# Extracted entries
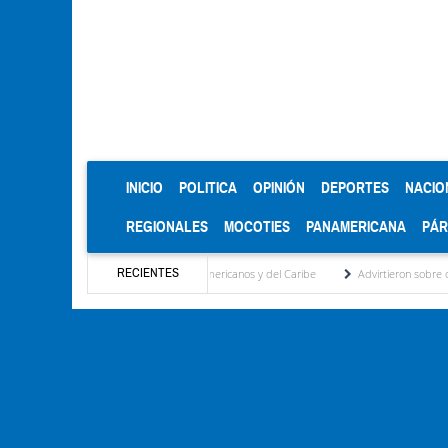
(CURRENT)
INICIO
POLITICA
OPINIÓN
DEPORTES
NACIO
REGIONALES
MOCOTIES
PANAMERICANA
PÁ
RECIENTES
de oro en los Juegos Centroamericanos y del Caribe
Advirtieron sobre daños en las c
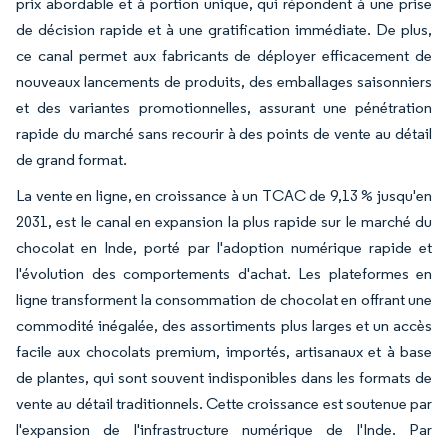
prix abordable et à portion unique, qui répondent à une prise
de décision rapide et à une gratification immédiate. De plus,
ce canal permet aux fabricants de déployer efficacement de
nouveaux lancements de produits, des emballages saisonniers
et des variantes promotionnelles, assurant une pénétration
rapide du marché sans recourir à des points de vente au détail
de grand format.
La vente en ligne, en croissance à un TCAC de 9,13 % jusqu'en
2031, est le canal en expansion la plus rapide sur le marché du
chocolat en Inde, porté par l'adoption numérique rapide et
l'évolution des comportements d'achat. Les plateformes en
ligne transforment la consommation de chocolat en offrant une
commodité inégalée, des assortiments plus larges et un accès
facile aux chocolats premium, importés, artisanaux et à base
de plantes, qui sont souvent indisponibles dans les formats de
vente au détail traditionnels. Cette croissance est soutenue par
l'expansion de l'infrastructure numérique de l'Inde. Par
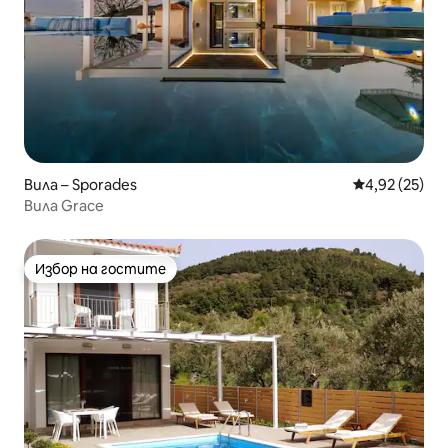
Вила – Sporades
Средна оценк
4,92 (25)
Вила Grace
Избор на гостите
Избор на гостите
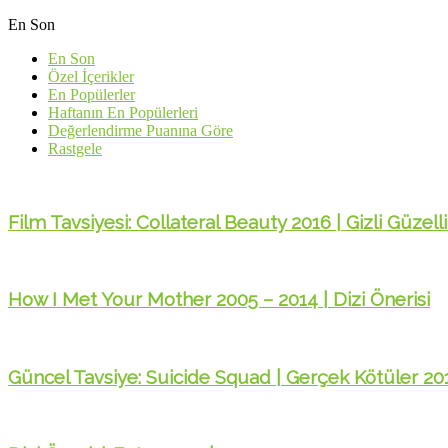
En Son
En Son
Özel İçerikler
En Popülerler
Haftanın En Popülerleri
Değerlendirme Puanına Göre
Rastgele
Film Tavsiyesi: Collateral Beauty 2016 | Gizli Güzell
How I Met Your Mother 2005 – 2014 | Dizi Önerisi
Güncel Tavsiye: Suicide Squad | Gerçek Kötüler 2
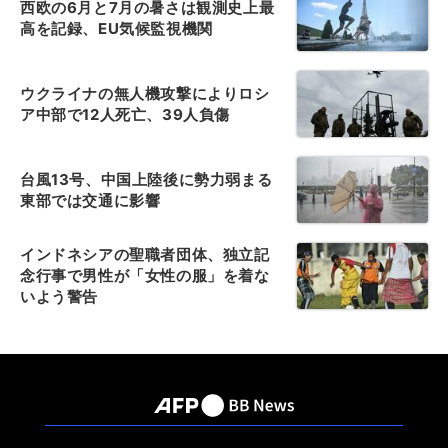
西欧の6月と7月の暑さは観測史上最
高を記録、EU気候監視機関
ウクライナの無人機攻撃によりロシ
ア中部で12人死亡、39人負傷
台風13号、中国上陸後に勢力弱まる
東部では交通に影響
インドネシアの聖職者団体、独立記
念行事で男性が「女性の服」を着な
いよう警告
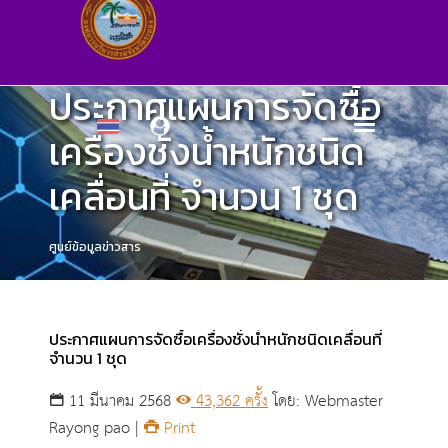
ประกาศแผนการจัดซื้อ
เครื่องชั่งน้ำหนักชนิด
เคลื่อนที่ จำนวน 1 ชุด
ศูนย์ข้อมูลข่าวสาร
ประกาศแผนการจัดซื้อเครื่องชั่งน้ำหนักชนิดเคลื่อนที่
จำนวน 1 ชุด
11 มีนาคม 2568
43,362 ครั้ง
โดย: Webmaster
Rayong pao |
Print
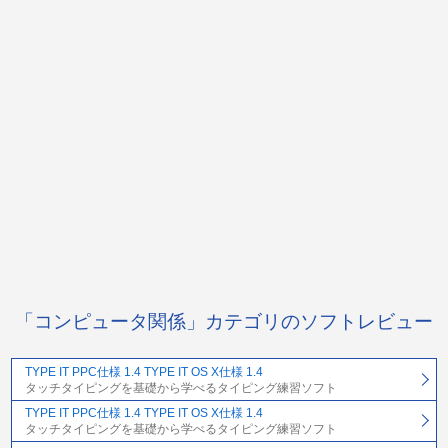
「コンピュータ関係」カテゴリのソフトレビュー
TYPE IT PPC仕様 1.4 TYPE IT OS X仕様 1.4
タッチタイピングを基礎から学べるタイピング練習ソフト
TYPE IT PPC仕様 1.4 TYPE IT OS X仕様 1.4
タッチタイピングを基礎から学べるタイピング練習ソフト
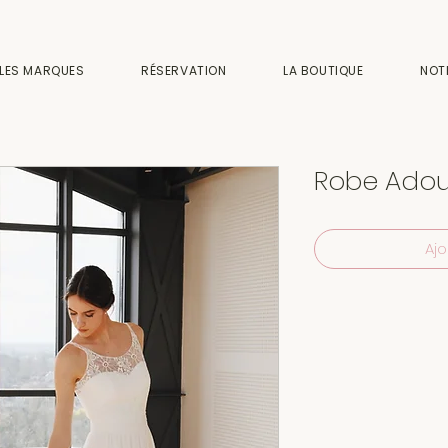
LES MARQUES
RÉSERVATION
LA BOUTIQUE
NOT
Robe Adou
Ajo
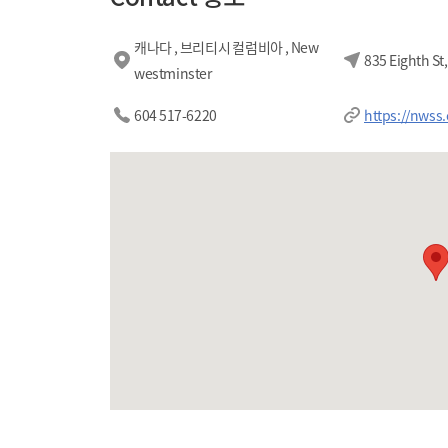
캐나다 , 브리티시 컬럼비아 , New
835 Eighth St
westminster
604 517-6220
https://nwss.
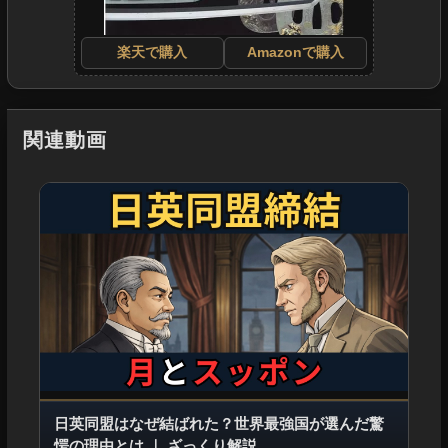
楽天で購入
Amazonで購入
関連動画
日英同盟はなぜ結ばれた？世界最強国が選んだ驚
愕の理由とは
｜
ざっくり解説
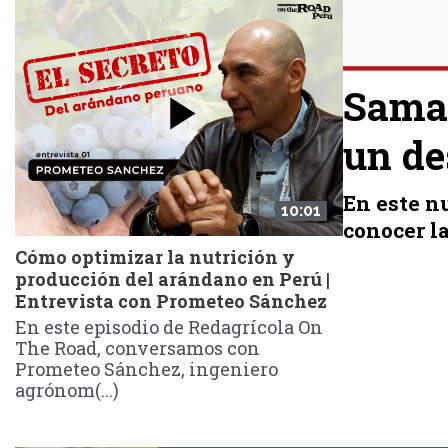
Samac
un de
En este nu
10:01
conocer la
Cómo optimizar la nutrición y
producción del arándano en Perú |
Entrevista con Prometeo Sánchez
En este episodio de Redagrícola On
The Road, conversamos con
Prometeo Sánchez, ingeniero
agrónom(...)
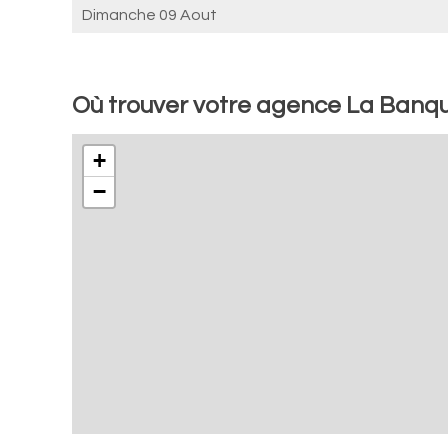
Dimanche 09 Aout
Où trouver votre agence La Banqu
+
−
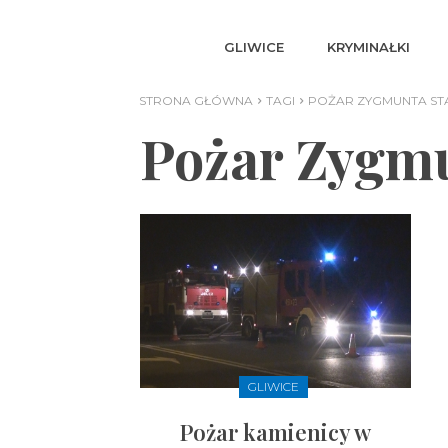
GLIWICE
KRYMINAŁKI
STRONA GŁÓWNA
TAGI
POŻAR ZYGMUNTA S
Pożar Zygmu
GLIWICE
Pożar kamienicy w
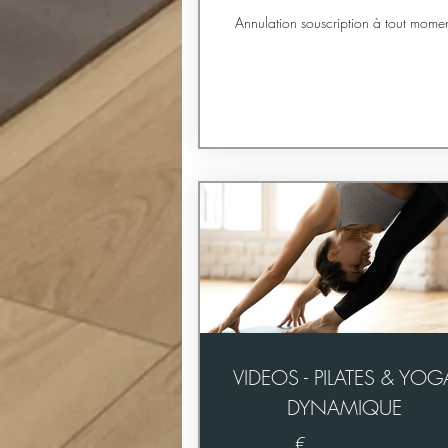
Annulation souscription à tout mome
VIDEOS - PILATES & YOG
DYNAMIQUE
€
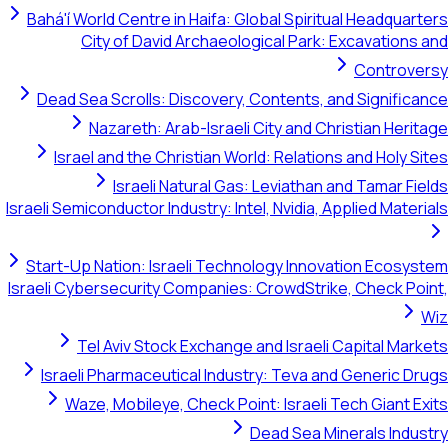
Bahá'í World Centre in Haifa: Global Spiritual Headquarters
City of David Archaeological Park: Excavations and
Controversy
Dead Sea Scrolls: Discovery, Contents, and Significance
Nazareth: Arab-Israeli City and Christian Heritage
Israel and the Christian World: Relations and Holy Sites
Israeli Natural Gas: Leviathan and Tamar Fields
Israeli Semiconductor Industry: Intel, Nvidia, Applied Materials
Start-Up Nation: Israeli Technology Innovation Ecosystem
Israeli Cybersecurity Companies: CrowdStrike, Check Point,
Wiz
Tel Aviv Stock Exchange and Israeli Capital Markets
Israeli Pharmaceutical Industry: Teva and Generic Drugs
Waze, Mobileye, Check Point: Israeli Tech Giant Exits
Dead Sea Minerals Industry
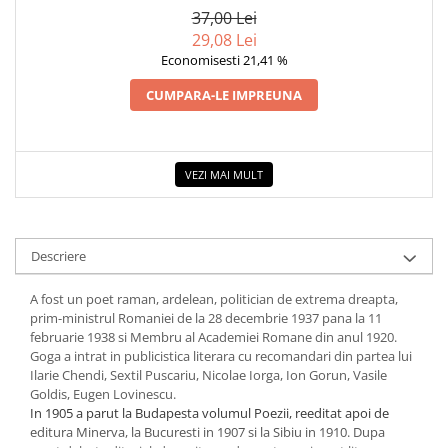
COLOREAZA CU PRIETENII
37,00 Lei
29,08 Lei
De colorat
Economisesti 21,41 %
Pot desena minunat
Sa coloram cu Nicol
CUMPARA-LE IMPREUNA
Carti educative
Codul copiilor de succes
VEZI MAI MULT
Copii 0-7 ani
Clubul Premiantilor
Super pitici 2-5 ani
Descriere
Culegeri Auxiliare
Dezvoltare personala
A fost un poet raman, ardelean, politician de extrema dreapta,
prim-ministrul Romaniei de la 28 decembrie 1937 pana la 11
Dictionare
februarie 1938 si Membru al Academiei Romane din anul 1920.
Enciclopedii
Goga a intrat in publicistica literara cu recomandari din partea lui
Ilarie Chendi, Sextil Puscariu, Nicolae Iorga, Ion Gorun, Vasile
Kids Book Club
Goldis, Eugen Lovinescu.
In 1905 a parut la Budapesta volumul Poezii, reeditat apoi de
Legende istorice
editura Minerva, la Bucuresti in 1907 si la Sibiu in 1910. Dupa
Literatura Scolara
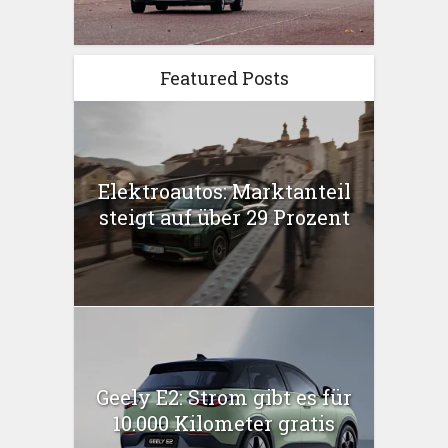
Featured Posts
Elektroautos: Marktanteil
steigt auf über 29 Prozent
Geely E2: Strom gibt es für
10.000 Kilometer gratis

# What this task involves
None of the images should be copied, but every entry must be given again exactly.

# Finished exercise
(CURRENT)
INICIO
POLITICA
OPINIÓN
DEPORTES
NACIO
REGIONALES
MOCOTIES
PANAMERICANA
PÁ
RECIENTES
de oro en los Juegos Centroamericanos y del Caribe
Advirtieron sobre daños en las c
prix abordable et à portion unique, qui répondent à une prise
de décision rapide et à une gratification immédiate. De plus,
ce canal permet aux fabricants de déployer efficacement de
nouveaux lancements de produits, des emballages saisonniers
et des variantes promotionnelles, assurant une pénétration
rapide du marché sans recourir à des points de vente au détail
de grand format.
La vente en ligne, en croissance à un TCAC de 9,13 % jusqu'en
2031, est le canal en expansion la plus rapide sur le marché du
chocolat en Inde, porté par l'adoption numérique rapide et
l'évolution des comportements d'achat. Les plateformes en
ligne transforment la consommation de chocolat en offrant une
commodité inégalée, des assortiments plus larges et un accès
facile aux chocolats premium, importés, artisanaux et à base
de plantes, qui sont souvent indisponibles dans les formats de
vente au détail traditionnels. Cette croissance est soutenue par
l'expansion de l'infrastructure numérique de l'Inde. Par
Вила – Sporades
Средна оценк
4,92 (25)
Вила Grace
Избор на гостите
Избор на гостите
En Son
En Son
Özel İçerikler
En Popülerler
Haftanın En Popülerleri
Değerlendirme Puanına Göre
Rastgele
Film Tavsiyesi: Collateral Beauty 2016 | Gizli Güzell
How I Met Your Mother 2005 – 2014 | Dizi Önerisi
Güncel Tavsiye: Suicide Squad | Gerçek Kötüler 2
西欧の6月と7月の暑さは観測史上最
高を記録、EU気候監視機関
ウクライナの無人機攻撃によりロシ
ア中部で12人死亡、39人負傷
台風13号、中国上陸後に勢力弱まる
東部では交通に影響
インドネシアの聖職者団体、独立記
念行事で男性が「女性の服」を着な
いよう警告
ประกาศแผนการจัดซื้อ
เครื่องชั่งน้ำหนักชนิด
เคลื่อนที่ จำนวน 1 ชุด
ศูนย์ข้อมูลข่าวสาร
ประกาศแผนการจัดซื้อเครื่องชั่งน้ำหนักชนิดเคลื่อนที่
จำนวน 1 ชุด
11 มีนาคม 2568
43,362 ครั้ง
โดย: Webmaster
Rayong pao |
Print
「コンピュータ関係」カテゴリのソフトレビュー
TYPE IT PPC仕様 1.4 TYPE IT OS X仕様 1.4
タッチタイピングを基礎から学べるタイピング練習ソフト
TYPE IT PPC仕様 1.4 TYPE IT OS X仕様 1.4
タッチタイピングを基礎から学べるタイピング練習ソフト
LES MARQUES
RÉSERVATION
LA BOUTIQUE
NOT
Robe Adou
Ajo
캐나다 , 브리티시 컬럼비아 , New
835 Eighth St
westminster
604 517-6220
https://nwss.
楽天で購入
Amazonで購入
関連動画
日英同盟はなぜ結ばれた？世界最強国が選んだ驚
愕の理由とは
｜
ざっくり解説
Samac
un de
En este nu
10:01
conocer la
Cómo optimizar la nutrición y
producción del arándano en Perú |
Entrevista con Prometeo Sánchez
En este episodio de Redagrícola On
The Road, conversamos con
Prometeo Sánchez, ingeniero
agrónom(...)
Dimanche 09 Aout
Où trouver votre agence La Banqu
+
−
GLIWICE
KRYMINAŁKI
STRONA GŁÓWNA
TAGI
POŻAR ZYGMUNTA S
Pożar Zygmu
GLIWICE
Pożar kamienicy w
Annulation souscription à tout mome
VIDEOS - PILATES & YOG
DYNAMIQUE
€
Bahá'í World Centre in Haifa: Global Spiritual Headquarters
City of David Archaeological Park: Excavations and
Controversy
Dead Sea Scrolls: Discovery, Contents, and Significance
Nazareth: Arab-Israeli City and Christian Heritage
Israel and the Christian World: Relations and Holy Sites
Israeli Natural Gas: Leviathan and Tamar Fields
Israeli Semiconductor Industry: Intel, Nvidia, Applied Materials
Start-Up Nation: Israeli Technology Innovation Ecosystem
Israeli Cybersecurity Companies: CrowdStrike, Check Point,
Wiz
Tel Aviv Stock Exchange and Israeli Capital Markets
Israeli Pharmaceutical Industry: Teva and Generic Drugs
Waze, Mobileye, Check Point: Israeli Tech Giant Exits
Dead Sea Minerals Industry
COLOREAZA CU PRIETENII
37,00 Lei
29,08 Lei
De colorat
Economisesti 21,41 %
Pot desena minunat
Sa coloram cu Nicol
CUMPARA-LE IMPREUNA
Carti educative
Codul copiilor de succes
VEZI MAI MULT
Copii 0-7 ani
Clubul Premiantilor
Super pitici 2-5 ani
Descriere
Culegeri Auxiliare
Dezvoltare personala
A fost un poet raman, ardelean, politician de extrema dreapta,
prim-ministrul Romaniei de la 28 decembrie 1937 pana la 11
Dictionare
februarie 1938 si Membru al Academiei Romane din anul 1920.
Enciclopedii
Goga a intrat in publicistica literara cu recomandari din partea lui
Ilarie Chendi, Sextil Puscariu, Nicolae Iorga, Ion Gorun, Vasile
Kids Book Club
Goldis, Eugen Lovinescu.
In 1905 a parut la Budapesta volumul Poezii, reeditat apoi de
Legende istorice
editura Minerva, la Bucuresti in 1907 si la Sibiu in 1910. Dupa
Literatura Scolara
Featured Posts
Elektroautos: Marktanteil
steigt auf über 29 Prozent
Geely E2: Strom gibt es für
10.000 Kilometer gratis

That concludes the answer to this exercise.